Yet which group is most likely to feel that life-distorting envy and resentment. Did you guess, the already successful people just below Frum's class of wealth, who aspire to join it?
In fact, a poll of New Yorkers found that those who earned more than $200,000 a year were the most likely of any income group to agree that "seeing other people with money" makes them feel poor.
Perhaps due to his Canadian upbringing, Frum seems not to appreciate this nation's embrace of the Horatio Alger myth. In my opinion, the people he laments as turning away from the Republican Party aren't doing so out of envy, save perhaps for a few who want to move into his neighborhood.

What you see in nations like Canada and England is how a socially conservative population can reject what Frum urges us to regard as an inherently conservative view of the role of government. People like Frum assume that social conservatism automatically translates into economic conservatism. More cynical pundits and politicians flip that around - they exploit wedge issues to make voters believe that if they don't vote Republican they will end up with a government that will undermine their social values.

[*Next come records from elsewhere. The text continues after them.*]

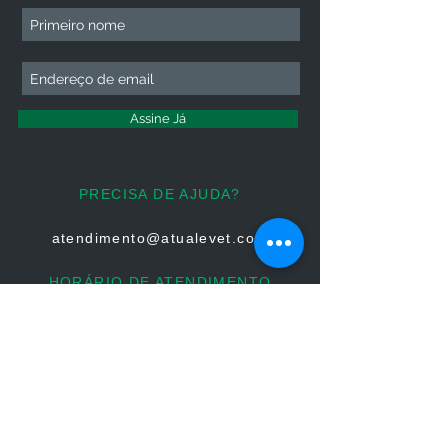
Assine Já
PRECISA DE AJUDA?
atendimento@atualevet.com
HORÁRIO DE ATENDIMENTO
Segunda à Sexta
08:00 às 19:00
Sábado 08:00 às 14:00
Domingo: Não há atendimento
FIQUE CONECTADO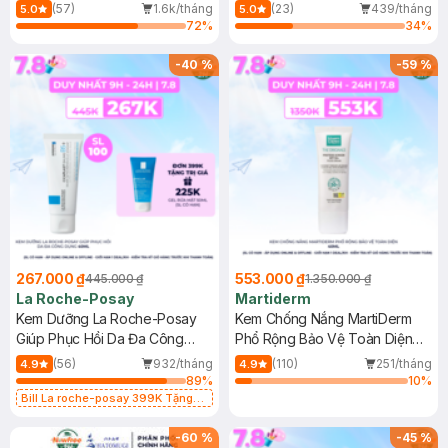
Dầu 500ml
(Mới)
(57)
1.6k/tháng
(23)
439/tháng
5.0
5.0
72
%
34
%
-
40
%
-
59
%
267.000 ₫
553.000 ₫
445.000 ₫
1.350.000 ₫
La Roche-Posay
Martiderm
Kem Dưỡng La Roche-Posay
Kem Chống Nắng MartiDerm
Giúp Phục Hồi Da Đa Công
Phổ Rộng Bảo Vệ Toàn Diện
Dụng 40ml
40ml
(56)
932/tháng
(110)
251/tháng
4.9
4.9
89
%
10
%
Bill La roche-posay 399K Tặng
Gel rửa mặt da dầu nhạy cảm 50ml
(SL có hạn)
-
60
%
-
45
%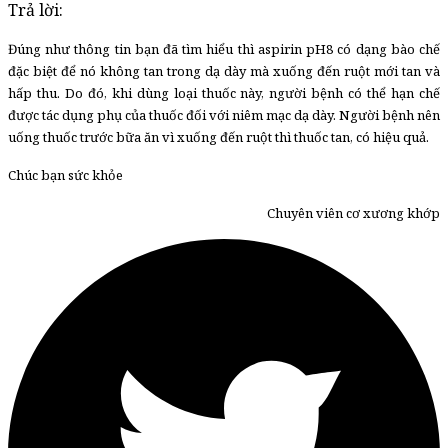
Trả lời:
Đúng như thông tin bạn đã tìm hiểu thì aspirin pH8 có dạng bào chế
đặc biệt để nó không tan trong dạ dày mà xuống đến ruột mới tan và
hấp thu. Do đó, khi dùng loại thuốc này, người bệnh có thể hạn chế
được tác dụng phụ của thuốc đối với niêm mạc dạ dày. Người bệnh nên
uống thuốc trước bữa ăn vì xuống đến ruột thì thuốc tan, có hiệu quả.
Chúc bạn sức khỏe
Chuyên viên cơ xương khớp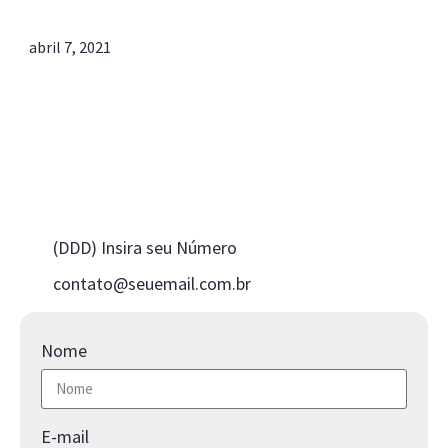
abril 7, 2021
Fale Conosco
Fale Conosco
(DDD) Insira seu Número
contato@seuemail.com.br
Nome
E-mail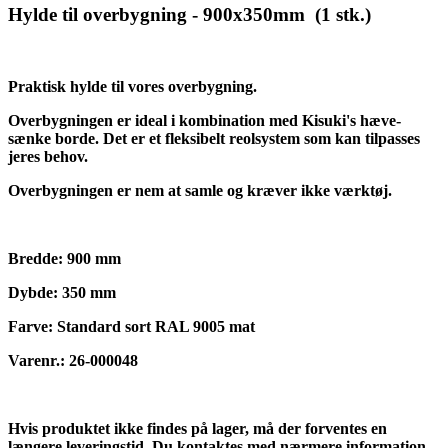
Hylde til overbygning - 900x350mm (1 stk.)
Praktisk hylde til vores overbygning.
Overbygningen er ideal i kombination med Kisuki's hæve-
sænke borde. Det er et fleksibelt reolsystem som kan tilpasses
jeres behov.
Overbygningen er nem at samle og kræver ikke værktøj.
Bredde: 900 mm
Dybde: 350 mm
Farve: Standard sort RAL 9005 mat
Varenr.: 26-000048
Hvis produktet ikke findes på lager, må der forventes en
længere leveringstid. Du kontaktes med nærmere information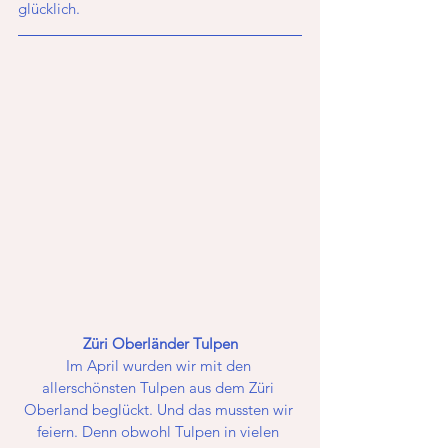
glücklich.
Züri Oberländer Tulpen
Im April wurden wir mit den 
allerschönsten Tulpen aus dem Züri 
Oberland beglückt. Und das mussten wir 
feiern. Denn obwohl Tulpen in vielen 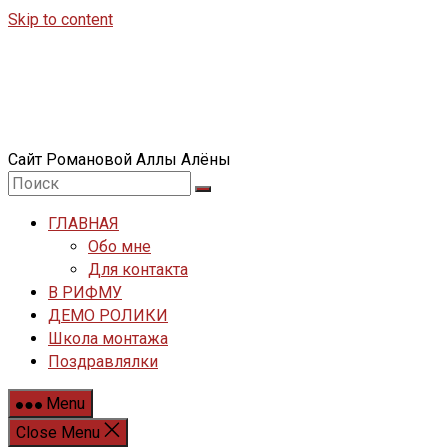
Skip to content
Сайт Романовой Аллы Алёны
ГЛАВНАЯ
Обо мне
Для контакта
В РИФМУ
ДЕМО РОЛИКИ
Школа монтажа
Поздравлялки
Menu
Close Menu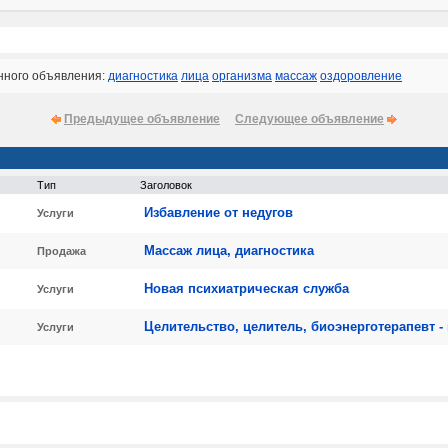
нного объявления:
диагностика
лица
организма
массаж
оздоровление
Предыдущее объявление
Следующее объявление
Тип
Заголовок
Избавление от недугов
Услуги
Массаж лица, диагностика
Продажа
Новая психиатрическая служба
Услуги
Целительство, целитель, биоэнерготерапевт 
Услуги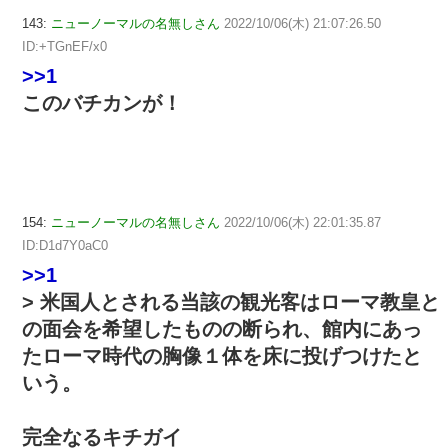
143:
ニューノーマルの名無しさん
2022/10/06(木) 21:07:26.50
ID:+TGnEF/x0
>>1
このバチカンが！
154:
ニューノーマルの名無しさん
2022/10/06(木) 22:01:35.87
ID:D1d7Y0aC0
>>1
> 米国人とされる当該の観光客はローマ教皇と
の面会を希望したものの断られ、館内にあっ
たローマ時代の胸像１体を床に投げつけたと
いう。
完全なるキチガイ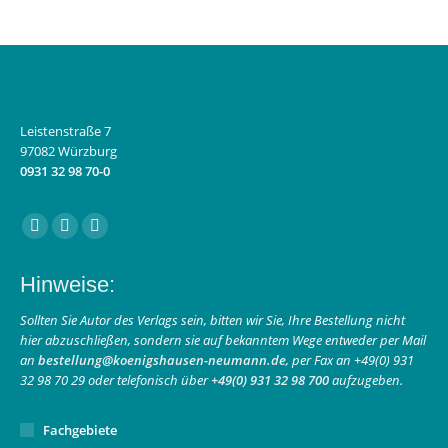
Leistenstraße 7
97082 Würzburg
0931 32 98 70-0
Finden Sie uns auf:
Facebook
Instagram
E-
page
page
Mail
Hinweise:
opens
opens
page
in
in
opens
Sollten Sie Autor des Verlags sein, bitten wir Sie, Ihre Bestellung nicht
hier abzuschließen, sondern sie auf bekanntem Wege entweder per Mail
new
new
in
an
bestellung@koenigshausen-neumann.de
, per Fax an +49(0) 931
window
window
new
32 98 70 29 oder telefonisch über
+49(0) 931 32 98 700
aufzugeben.
window
Fachgebiete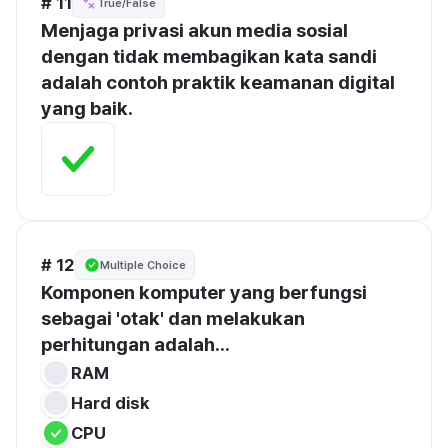
# 11
True/False
Menjaga privasi akun media sosial 
dengan tidak membagikan kata sandi 
adalah contoh praktik keamanan digital 
yang baik.
# 12
Multiple Choice
Komponen komputer yang berfungsi 
sebagai 'otak' dan melakukan 
perhitungan adalah...
RAM
Hard disk
CPU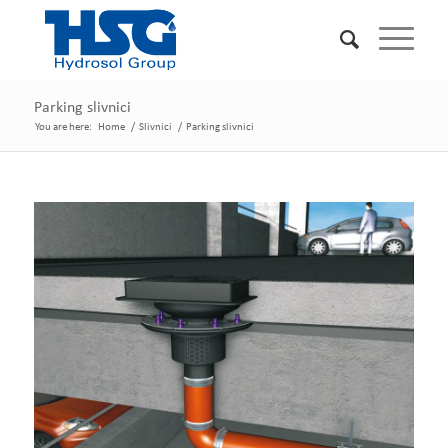
Parking slivnici
You are here:
Home
/
Slivnici
/
Parking slivnici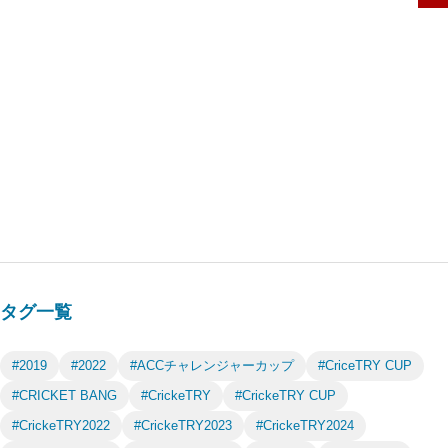
タグ一覧
#2019
#2022
#ACCチャレンジャーカップ
#CriceTRY CUP
#CRICKET BANG
#CrickeTRY
#CrickeTRY CUP
#CrickeTRY2022
#CrickeTRY2023
#CrickeTRY2024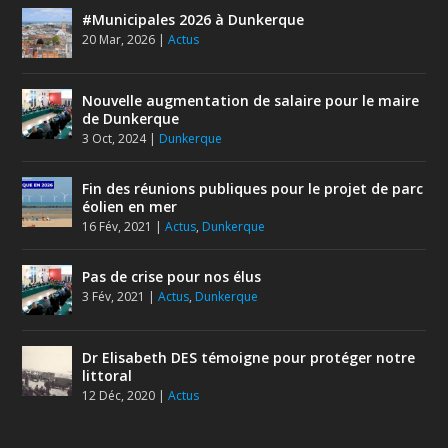
#Municipales 2026 à Dunkerque
20 Mar, 2026
|
Actus
Nouvelle augmentation de salaire pour le maire
de Dunkerque
3 Oct, 2024
|
Dunkerque
Fin des réunions publiques pour le projet de parc
éolien en mer
16 Fév, 2021
|
Actus
,
Dunkerque
Pas de crise pour nos élus
3 Fév, 2021
|
Actus
,
Dunkerque
Dr Elisabeth DES témoigne pour protéger notre
littoral
12 Déc, 2020
|
Actus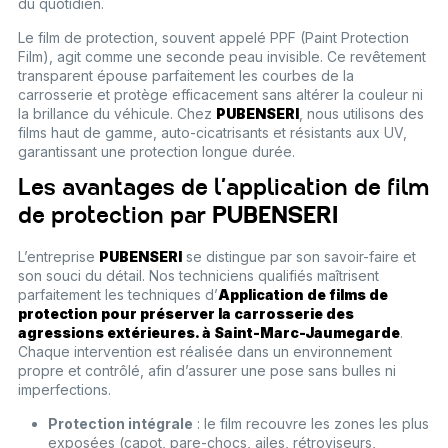
du quotidien.
Le film de protection, souvent appelé PPF (Paint Protection
Film), agit comme une seconde peau invisible. Ce revêtement
transparent épouse parfaitement les courbes de la
carrosserie et protège efficacement sans altérer la couleur ni
la brillance du véhicule. Chez
PUBENSERI
, nous utilisons des
films haut de gamme, auto-cicatrisants et résistants aux UV,
garantissant une protection longue durée.
Les avantages de l’application de film
de protection par
PUBENSERI
L’entreprise
PUBENSERI
se distingue par son savoir-faire et
son souci du détail. Nos techniciens qualifiés maîtrisent
parfaitement les techniques d’
Application de films de
protection pour préserver la carrosserie des
agressions extérieures. à Saint-Marc-Jaumegarde
.
Chaque intervention est réalisée dans un environnement
propre et contrôlé, afin d’assurer une pose sans bulles ni
imperfections.
Protection intégrale
: le film recouvre les zones les plus
exposées (capot, pare-chocs, ailes, rétroviseurs,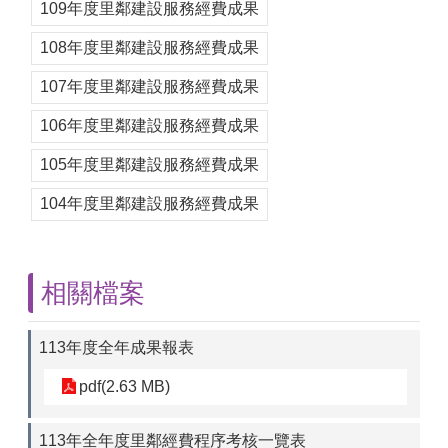
109年度里鄰建設服務經費成果
108年度里鄰建設服務經費成果
107年度里鄰建設服務經費成果
106年度里鄰建設服務經費成果
105年度里鄰建設服務經費成果
104年度里鄰建設服務經費成果
相關檔案
113年度全年成果報表
pdf(2.63 MB)
113年全年度里鄰經費程序考核一覽表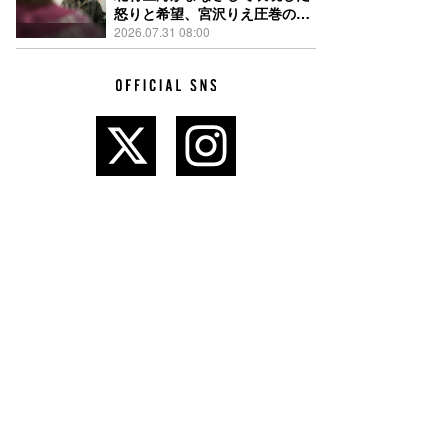
怒りと希望、宮沢りえ圧巻の演
技が光る『しびれ』90秒予告解
2026.07.31 08:00
禁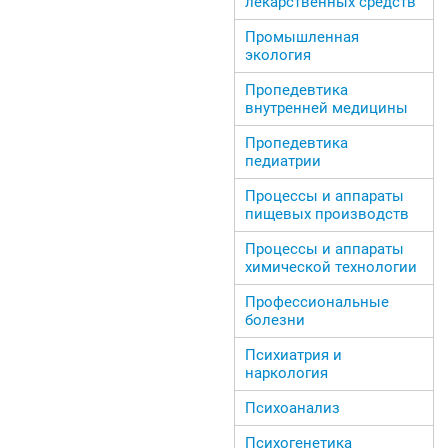
лекарственных средств
Промышленная
экология
Пропедевтика
внутренней медицины
Пропедевтика
педиатрии
Процессы и аппараты
пищевых производств
Процессы и аппараты
химической технологии
Профессиональные
болезни
Психиатрия и
наркология
Психоанализ
Психогенетика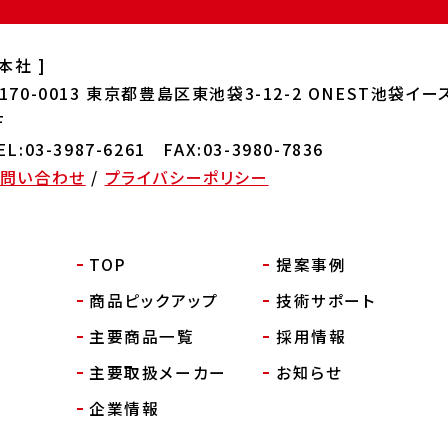
 本社 ]
170-0013
東京都豊島区東池袋3-12-2 ONEST
池袋イー
F
EL:03-3987-6261 FAX:03-3980-7836
お問い合わせ
/
プライバシーポリシー
TOP
提案事例
商品ピックアップ
技術サポート
主要商品一覧
採用情報
主要取扱メーカー
お知らせ
企業情報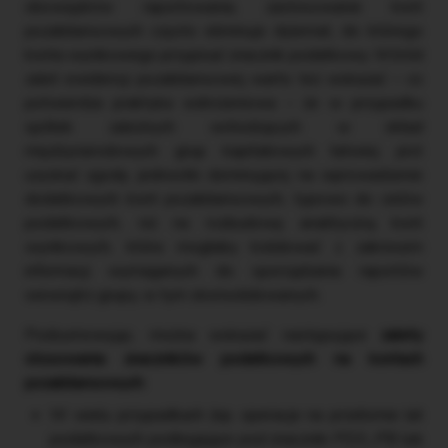
obowiązków raportowania, zastosowanie kont
pozabilansowych często eliminuje dylemat, do którego
konta wynikowego przypisać znacznik podatkowy. Wśród
zalet ewidencji pozabilansowej warto też wskazać – co
potwierdza praktyka wdrożeniowa – że w przypadku
spółek zależnych wchodzących w skład
międzynarodowych grup kapitałowych łatwiej jest
uzyskać zgodę jednostki dominującej na wprowadzenie
dodatkowych kont pozabilansowych, typowo do celów
podatkowych, niż na rozbudowę analityczną kont
wynikowych, która mogłaby kolidować z zakresem
informacji wymaganych do sporządzania raportów
wewnątrz grupy, w tym skonsolidowanych.
Podsumowując, można wskazać następujące
zalety
stosowania znaczników podatkowych na kontach
pozabilansowych
:
W wielu przypadkach (np. operacje na przełomie lat
podatkowych podlegające pod znaczniki PD3_PB lub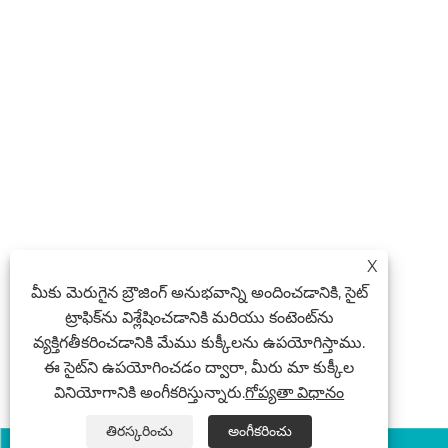
X
మీకు మెరుగైన బ్రౌజింగ్ అనుభవాన్ని అందించడానికి, సైట్
ట్రాఫిక్‌ను విశ్లేషించడానికి మరియు కంటెంట్‌ను
వ్యక్తిగతీకరించడానికి మేము కుక్కీలను ఉపయోగిస్తాము.
ఈ సైట్‌ని ఉపయోగించడం ద్వారా, మీరు మా కుక్కీల
వినియోగానికి అంగీకరిస్తున్నారు.
గోప్యతా విధానం
తిరస్కరించు
అంగీకరించు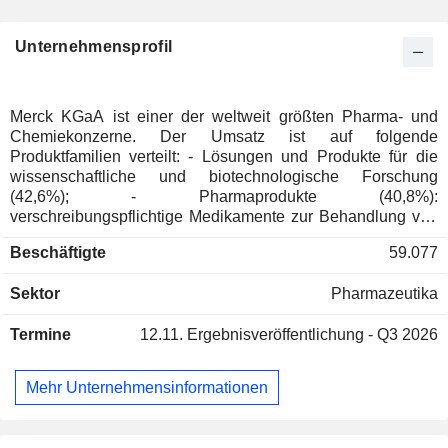
Unternehmensprofil
Merck KGaA ist einer der weltweit größten Pharma- und
Chemiekonzerne. Der Umsatz ist auf folgende
Produktfamilien verteilt: - Lösungen und Produkte für die
wissenschaftliche und biotechnologische Forschung
(42,6%); - Pharmaprodukte (40,8%):
verschreibungspflichtige Medikamente zur Behandlung von
Diabetes, Diabetes, Krebs, Multipler Sklerose,
Beschäftigte
59.077
Unfruchtbarkeit, Herz-Kreislauf-Erkrankungen,
Erkrankungen des Zentralnervensystems,
Sektor
Pharmazeutika
Entzündungskrankheiten usw.; - Performance-Materialien für
die Elektronikindustrie (16,6%): Halbleitermaterialien,
Termine
12.11.
Ergebnisveröffentlichung - Q3 2026
Flüssigkristalle, Pigmente und Additive, organische
Materialien auf Kohlenstoffbasis, usw. Die geografische
Verteilung des Umsatzes sieht aus wie folgt: Deutschland
Mehr Unternehmensinformationen
(4,8%), Schweiz (1,9%), Europa (23,7%), Vereinigte Staaten
(24,8%), Nordamerika (1,3%), China (13,7%), Asien / Pazifik
(19,2%), Lateinamerika (6,9%), Naher Osten und Afrika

That latter group has it right - after all, if "red state" conservatives were voting based on conservative economic principles, we wouldn't be experiencing a series of close elections seemingly decided by those "wedge issues" - immigration, anti-gay ballot initiatives, etc. Despite its comparative economic homogeneity, this does not work as well in a nation like Canada, as due to the demographics of that country it seems to be harder to scare Canadians about the "other" - gay people, arugula-eating pro-choicers, scary foreigners, immigrants who are "trying to take our jobs".... Without those wedge issues, it's a lot harder to get people to vote against what they see as their economic interest.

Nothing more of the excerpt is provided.